46 . Teva also argues that in making this argument, "BMS implies that [Dr.] Zahler and the attorneys were more careless in complying with their duties of candor because the application simply was not that important.” (D.I. 157 at 52) The Court does not take this to be the import of BMS’s assertion. Instead, the Court understands BMS to simply be noting that its former employees are accused of misconduct — the deliberate deception of the PTO. It stands to reason that if individuals are accused of such an act, one that might bring with it significant consequences if uncovered, one might assume that the prospect for an outsized reward (if successful) would be a motivation for such conduct. And here, such a reward as to entecavir could not have been foreseen from 1990 to 1994, in that the drug was not seen at BMS as likely to produce significant commercial success during that time.

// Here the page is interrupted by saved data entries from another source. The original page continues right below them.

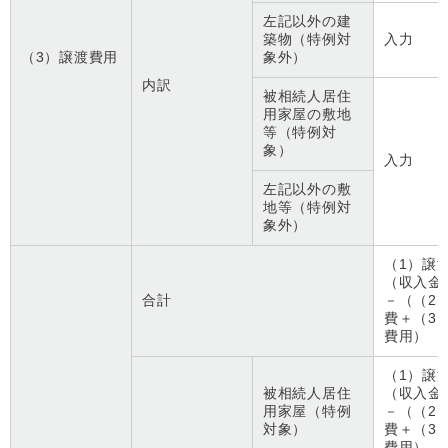
左記以外の建
築物（特例対
入力
（3）譲渡費用
象外）
内訳
被相続人居住
用家屋の敷地
等（特例対
象）
入力
左記以外の敷
地等（特例対
象外）
（1）譲
（収入金
合計
－（（2
費＋（3
費用）
（1）譲
被相続人居住
（収入金
用家屋（特例
－（（2
対象）
費＋（3
費用）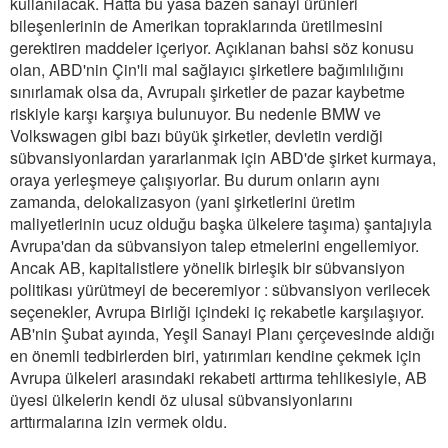
kullanılacak. Hatta bu yasa bazen sanayi ürünleri
bileşenlerinin de Amerikan topraklarında üretilmesini
gerektiren maddeler içeriyor. Açıklanan bahsi söz konusu
olan, ABD'nin Çin'li mal sağlayıcı şirketlere bağımlılığını
sınırlamak olsa da, Avrupalı şirketler de pazar kaybetme
riskiyle karşı karşıya bulunuyor. Bu nedenle BMW ve
Volkswagen gibi bazı büyük şirketler, devletin verdiği
sübvansiyonlardan yararlanmak için ABD'de şirket kurmaya,
oraya yerleşmeye çalışıyorlar. Bu durum onların aynı
zamanda, delokalizasyon (yani şirketlerini üretim
maliyetlerinin ucuz olduğu başka ülkelere taşıma) şantajıyla
Avrupa'dan da sübvansiyon talep etmelerini engellemiyor.
Ancak AB, kapitalistlere yönelik birleşik bir sübvansiyon
politikası yürütmeyi de beceremiyor : sübvansiyon verilecek
seçenekler, Avrupa Birliği içindeki iç rekabetle karşılaşıyor.
AB'nin Şubat ayında, Yeşil Sanayi Planı çerçevesinde aldığı
en önemli tedbirlerden biri, yatırımları kendine çekmek için
Avrupa ülkeleri arasındaki rekabeti arttırma tehlikesiyle, AB
üyesi ülkelerin kendi öz ulusal sübvansiyonlarını
arttırmalarına izin vermek oldu.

47 . Teva refers lo the two Shealy references as the "key" references in the inequitable conduct inquiry, perhaps because 2'-CDG is mentioned by name in the Shealy references (and not in Marquez) and is mentioned far more prominently in the Shealy references than it is in the Marquez reference. As to the Marquez reference, there was no direct evidence at trial that Dr. Zahler knew of the reference during the relevant time period. Marquez was cited, however, in various patent applications submitted by Mr. Venetianer or Mr. Davis — applications on which Dr. Zahler was a inventor' — or in rejections by the PTO regarding such applications. (D.I. 151 at 42, 44) Teva appears to base its assertion as to Dr. Zahler's knowledge of Marquez on these facts, and Mr. Venetianer's and Mr. Davis’ statements that they discussed prior art cited in an application or in a rejection by the Examiner with the inventors associated with those applications. (See, e.g., Tr. 517:6-15; 523:7-14; 711:12-712:5; 716:10-18; 733:16-24; 736:12-24; 843:1-20; 844:9-15)

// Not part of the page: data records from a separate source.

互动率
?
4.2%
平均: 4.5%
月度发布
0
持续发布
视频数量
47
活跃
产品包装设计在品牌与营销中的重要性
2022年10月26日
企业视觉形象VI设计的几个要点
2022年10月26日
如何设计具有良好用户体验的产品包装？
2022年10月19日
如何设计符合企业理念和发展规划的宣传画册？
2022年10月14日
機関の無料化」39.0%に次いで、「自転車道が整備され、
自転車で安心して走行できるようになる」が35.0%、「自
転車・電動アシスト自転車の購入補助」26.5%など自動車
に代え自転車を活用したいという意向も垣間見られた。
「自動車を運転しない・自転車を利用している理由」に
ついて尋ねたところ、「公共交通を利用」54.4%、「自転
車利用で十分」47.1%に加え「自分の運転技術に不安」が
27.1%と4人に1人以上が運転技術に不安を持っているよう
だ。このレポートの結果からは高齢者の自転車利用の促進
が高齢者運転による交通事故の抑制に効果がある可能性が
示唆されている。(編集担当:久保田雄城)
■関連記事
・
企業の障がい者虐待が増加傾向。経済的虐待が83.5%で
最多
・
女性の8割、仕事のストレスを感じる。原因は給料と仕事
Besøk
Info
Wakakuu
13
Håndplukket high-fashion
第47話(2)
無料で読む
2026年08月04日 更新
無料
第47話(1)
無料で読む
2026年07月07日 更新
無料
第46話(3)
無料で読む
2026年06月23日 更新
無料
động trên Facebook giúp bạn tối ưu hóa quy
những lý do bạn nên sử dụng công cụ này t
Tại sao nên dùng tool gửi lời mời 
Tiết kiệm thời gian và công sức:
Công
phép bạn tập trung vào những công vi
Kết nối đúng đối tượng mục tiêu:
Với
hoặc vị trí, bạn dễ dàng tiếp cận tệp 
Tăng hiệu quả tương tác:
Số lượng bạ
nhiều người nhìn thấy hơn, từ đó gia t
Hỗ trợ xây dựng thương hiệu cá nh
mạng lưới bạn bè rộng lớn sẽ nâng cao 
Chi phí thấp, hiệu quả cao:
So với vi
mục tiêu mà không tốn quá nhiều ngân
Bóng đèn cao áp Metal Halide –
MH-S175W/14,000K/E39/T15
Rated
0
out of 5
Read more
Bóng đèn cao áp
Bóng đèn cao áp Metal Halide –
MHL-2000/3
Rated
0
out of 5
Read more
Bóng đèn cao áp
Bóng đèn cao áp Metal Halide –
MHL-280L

48 . In its post-trial briefing, Teva relies on Aventis Pharma S.A. v. Hospira, Inc., 675 F.3d 1324 (Fed.Cir.2012) for its assertion that, as in that case, the former BMS employees here engaged in "selective disclosure" when they cited the 2'-CDG prior art references to the PTO in other applications, but not the '244 Patent application. (D.I. 151 at 71) The Court agrees with BMS that the facts in Aventis were not similar to those here. In Aventis, as to the first withheld reference, there was, inter alia, testimony from the inventor and contemporaneous internal company memoranda indicating that information disclosed in the withheld reference was one of the "main factors that shaped” the inventor's thinking in arriving at the invention. Aventis, 675 F.3d at 1335. Similarly, as to the second withheld reference in Aventis, the inventor testified that he was dissatisfied with a brochure for the drug-at-issue because it did not list the reference (and affirmatively took steps to include the reference in the brochure) but when submitting the patent application, the inventor failed to disclose that same reference. Id. at 1336. Here, in contrast, there is not similar evidence that 2'-CDG was a main factor for Dr. Zahler in conceiving of entecavir, and there not the same type of contemporaneous evidence as to Dr. Zahler’s own personal and intentional inclusion of references to 2'-CDG in internal BMS documents relating to entecavir (while at the same time failing to disclose 2'-CDG to the PTO as to the entecavir patent application).